In embarking on your assessment and treatment journey with me, you can expect a therapeutic relationship built on trust, empathy, and collaboration. From our very first session, my priority is to create a secure and supportive environment where you feel heard and understood. During the initial visit, we will work together to establish your therapeutic goals, and I will offer my professional insight on how we can effectively achieve those goals. As part of the process, I utilize evidence-based assessment methods to comprehensively and scientifically explore the underlying factors contributing to your struggles, whether it be anxiety, depression, or systemic racism. By gaining a deeper understanding of these challenges, we can tailor our treatment approach to address your specific needs. Overall, I eagerly anticipate the opportunity to connect and work with you.

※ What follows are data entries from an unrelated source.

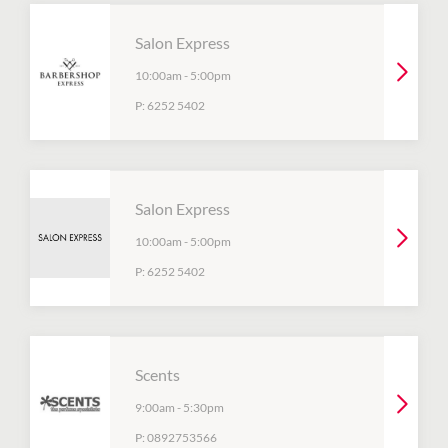
Salon Express
10:00am
-
5:00pm
P:
6252 5402
Salon Express
10:00am
-
5:00pm
P:
6252 5402
Scents
9:00am
-
5:30pm
P:
0892753566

I have received practicum training in various clinical settings, including the Child, Adolescent, and Family Centre of Ottawa and the University of Ottawa’s Centre for Psychological Services and Research (CPSR). Starting September 2023, I will be starting a practicum at the Royal’s Ontario Structured Psychotherapy (OSP) Program.
As a doctoral student, I am involved in various research projects pertaining to racial trauma, psychedelic-assisted therapy, and the interconnected experiences of 2SLGBTQIA+ populations who identify as BIPOC (Black, Indigenous, or Person of Colour). My research primarily focuses on the use of psychedelic-assisted therapy for treating racial trauma and race-based stress. I also hold a Bachelor of Arts Hons. degree in Psychology from the University of Windsor where I primarily researched racial discrimination for BIPOC university students in addition to psychological safety for Indigenous employees. Below are some of my most recent publications and scientific reports.
Faber, S., Williams, M. T., Metzger, I. W., MacIntyre, M. M., Strauss, D., Duniya, C. G., Sawyer, K., Cénat, J. M., & Goghari, V. (In press). Lions at the gate: How weaponization of policy prevents people of colour from becoming professional psychologists in Canada. Canadian Psychology. Advance online publication. https://doi.org/10.1037/cap0000352
MacIntyre, M. M. (2023). Letter to the editor. International Journal of Mental Health and Addiction. https://doi.org/10.1007/s11469-023-01111-0
MacIntyre, M.M., Zare, M., & Williams, M.T. (2023). Anxiety-related disorders in the context of racism. Current Psychiatry Reports, 25(3). https://doi.org/10.1007/s11920-022-01408-2
Williams, M. T., Khanna Roy, A., MacIntyre, M., & Faber, S. (2022). The traumatizing impact of racism in Canadians of colour. Current Trauma Reports, 8, 17 – 34. https://doi.org/10.1007/s40719-022-00225-5 [invited]
Williams, M., La Torre, J., & MacIntyre, M., M. (In press). Culture, race, religion and obsessive-compulsive disorder. In C. Lack (ed.), Obsessive-Compulsive Disorder: Etiology, Phenomenology, and Treatment, 2nd ed. United Kingdom: Onus Books.
Williams, M.T., Faber, S.C., Abdulrehman, R.Y., MacIntyre, M.M., Harrison, T., Gallo, J., & Dasgupta, A. (2023). The Experience of Racism by Public Service Employees. Commissioned by the Office of the Auditor General of Canada (OAG).
I am a member of the American Psychological Association, Association for Cognitive and Behavioural Therapies, Canadian Psychological Association, and Justice, Equity, Diversity, and Inclusion (JEDI) working group for the American Psychedelic Practitioners Association.